Advanced HTTPClient Info

Contents

Proxies

Support for proxies (including SOCKS) is fully implemented. However, using proxies in Applets is subject to a number of security restrictions (see security for more information on the various security policies and the consequences that arise from them). If you are using an http proxy then use the HTTPConnection.setProxyServer() method to set the default proxy for all connections, and HTTPConnection.setCurrentProxy() to set a proxy for the current connection only. You can also manipulate a list of hosts for which no proxy is to be used with the methods HTTPConnection.dontProxyFor() and HTTPConnection.doProxyFor().

If you are using SOCKS then the method to use is setSocksServer(). Note that both an http proxy and a SOCKS proxy can be set at the same time, in which case a request is sent via the SOCKS server to the proxy server, which in turn relays the request to the desired destination.

Some proxies will proxy for protocols other than http using http to contact the proxy itself. If you have such a proxy then you can use the HTTPClient to do requests for other protocols through the proxy. To do this you need to create an HTTPConnection to the proxy itself (i.e. don't use setCurrentProxy() or setProxyServer()) and specify the full URL of the file/article/whatever in the Get(), Put(), etc. Example: if you want to retrieve the file /pub/README via ftp from rtfm.mit.edu then you could use something like:

    HTTPConnection proxy = new HTTPConnection("my.proxy.dom", 8000);
    HTTPResponse   resp  = proxy.Get("ftp://rtfm.mit.edu/pub/README");
    ...

Timeouts

Sometimes one doesn't want to wait (almost) forever until a connection is established to the server or until the server answers. In this case a timeout can be set using the methods HTTPConnection.setDefaultTimeout() and HTTPConnection.setTimeout(). Setting a timeout will cause the client to limit the time it will spend trying to get the hosts IP-address and establishing a connection with the server.

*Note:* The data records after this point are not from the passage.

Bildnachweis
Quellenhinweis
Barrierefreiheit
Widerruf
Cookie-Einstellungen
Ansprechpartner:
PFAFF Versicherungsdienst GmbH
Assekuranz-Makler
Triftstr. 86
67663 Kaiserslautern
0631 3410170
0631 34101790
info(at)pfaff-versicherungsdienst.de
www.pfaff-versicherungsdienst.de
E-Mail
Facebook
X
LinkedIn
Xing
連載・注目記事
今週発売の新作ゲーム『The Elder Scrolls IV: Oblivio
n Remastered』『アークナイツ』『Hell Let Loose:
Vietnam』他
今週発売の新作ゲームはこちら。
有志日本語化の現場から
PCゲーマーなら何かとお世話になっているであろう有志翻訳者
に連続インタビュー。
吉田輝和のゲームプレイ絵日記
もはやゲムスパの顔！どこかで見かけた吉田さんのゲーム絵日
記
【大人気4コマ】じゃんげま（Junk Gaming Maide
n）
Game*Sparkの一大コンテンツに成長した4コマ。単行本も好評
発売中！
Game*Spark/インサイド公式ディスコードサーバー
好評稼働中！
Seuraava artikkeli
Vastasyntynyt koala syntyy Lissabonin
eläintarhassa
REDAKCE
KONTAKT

If this is running under JDK 1.1 or later it will also set the timeout on the socket while reading the response headers. The timeout is always disabled while reading the response body. The rationale for this is that otherwise I'd have to make all the input streams (which may be pushed onto the response input stream) reentrant, and this would include writing my own versions of GZIPInputStream etc.

Contexts

There has been the desire to run multiple independent clients within one application. This was previously hindered by the fact that the list of authorization info was shared by all instances of HTTPConnection, resulting in all clients having to use the same username and password. Starting with V0.3 you can set a context (HTTPConnection.setContext()) for each HTTPConnection. Each module which keeps information on behalf of the application (such as the cookie module, the authorization module and the redirection module) then uses a separate list for each context. In this way only instances of HTTPConnection using the same context will share information.

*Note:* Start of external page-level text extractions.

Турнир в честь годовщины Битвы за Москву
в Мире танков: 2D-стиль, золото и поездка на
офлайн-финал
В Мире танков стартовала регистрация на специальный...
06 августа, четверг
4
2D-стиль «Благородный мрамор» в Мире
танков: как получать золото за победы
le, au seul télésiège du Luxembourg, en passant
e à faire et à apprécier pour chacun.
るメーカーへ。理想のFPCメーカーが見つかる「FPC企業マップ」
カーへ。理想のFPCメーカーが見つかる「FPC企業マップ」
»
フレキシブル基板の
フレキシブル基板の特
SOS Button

If no context is set a default context is used which is the same for all HTTPConnections. Therefore applications which don't need this feature can just ignore it and they will behave as before.

Persistent Connections (Keep-Alive's)

The Hypertext Transfer Protocol originally allowed only one request per TCP connection. However, establishing a TCP connection is fairly expensive time wise, so that some implementors of HTTP/1.0 added so called Keep-Alive's to keep a connection open after a request was completed and to allow further requests to be made over that connection. Unfortunately, this was not well defined and is broken in the face of proxies. HTTP/1.1 defines persistent connections correctly and even makes them the default.

The HTTPClient will by default try to keep a connection alive for as many requests as possible, both when talking to HTTP/1.0 and HTTP/1.1 servers. To disable persistent connections you can specify a Connection header with the value close. Example:

    NVPair[] def_hdrs = { new NVPair("Connection", "close") };
    con.setDefaultHeaders(def_hdrs);

This will disable persistent connections for all future request (unless overridden by a connection header on the request method call).

Keeping the connection to the server open after a request is fine as long as another request follows within a short period of time. However when you are done you should let the library know by passing the above Connection: close header with the last request. Furthermore, to limit the length of time the connection will be held open a timer is started after each request which will close the connection if no further requests arrive within the next 60 seconds.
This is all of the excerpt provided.